In 2023, ALAN, the non-profit association representing people affected by a rare disease in Luxembourg, celebrated its 25th anniversary. In this landmark year, the association's consultation service, which was recently recognised by the European Commission, supported 669 individuals and families affected by a rare disease, representing 263 different diseases. In addition to its consultation services and adapted recreational and sporting activities, the association reported it has invested heavily in its mission as a patient representative and alliance, in particular through an advocacy campaign for a second National Rare Disease Plan.
Diseases that affect fewer than five people in 10,000 are defined as rare. In Luxembourg, around 30,000 people are affected by these diseases which are often genetic, chronic, progressive and incurable. The non-profit organisation ALAN has been actively working to support these people and their families to meet the challenges caused by the disease for the last 25 years. ALAN named, among some specific difficulties people with rare diseases may face: a “diagnostic odyssey”, the feeling of isolation, the lack of treatment options, the need to adapt to the professional or educational path and the risk of mental health problems.
The consultation service
ALAN's consultation service provides information and offers psychological monitoring as well as administrative and social support to inform, guide and assist those concerned in several areas, including access to health care, administrative procedures, social rights, education, work, family life and social inclusion. In February 2024, the service received the “EU-Promising Practice in the Field of Mental Health” label in recognition of its holistic approach to psycho-social support for individuals and families affected by a rare disease. The 2023 activity report of the non-profit association showed that the association supported 669 patients, family members and other applicants, a third of which represented children and adolescents.

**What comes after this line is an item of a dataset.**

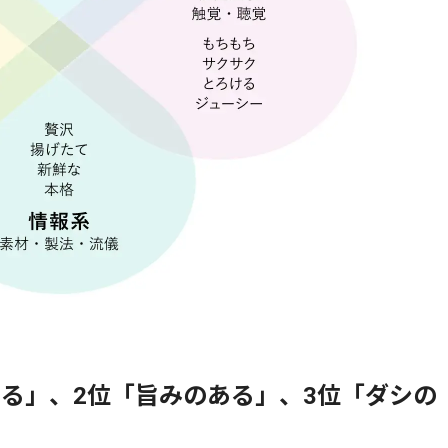
る」、2位「旨みのある」、3位「ダシの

Last year, ALAN social workers and psychologists carried out more than 1,300 psycho-social consultations, which represented an increase of 15% compared to the previous year, the association noted.
Advocacy for a second National Rare Disease Plan
In February 2023, ALAN published a positioning document together with its partners. They launched an appeal that rare diseases be identified as a public health priority in Luxembourg and that a second National Rare Disease Plan can be adopted from the beginning of 2024. The efforts of the national alliance have borne fruit in November 2023, as the second national plan is now part of the coalition agreement of the new Luxembourg government, specifically mentioning awareness, neonatal screening, the creation of a national register of rare diseases and the creation of a status for long-term illnesses.
The academic session for the 25th anniversary
As part of its 25th anniversary, ALAN organised an academic session on 20 September 2023 in the presence of Luxembourg’s Grand Duchess. The academic session was marked by the publication of the children's book Toni Konfettoni by the writer and president of ALAN, Anja Di Bartolomeo and the illustrator Snejana Granatkina, published by Éditions Guy Binsfeld. In addition, the association launched an online campaign “30,000 hopes – 1 plan” in the autumn of 2023, in order to strengthen its advocacy for a second National Rare Disease Plan.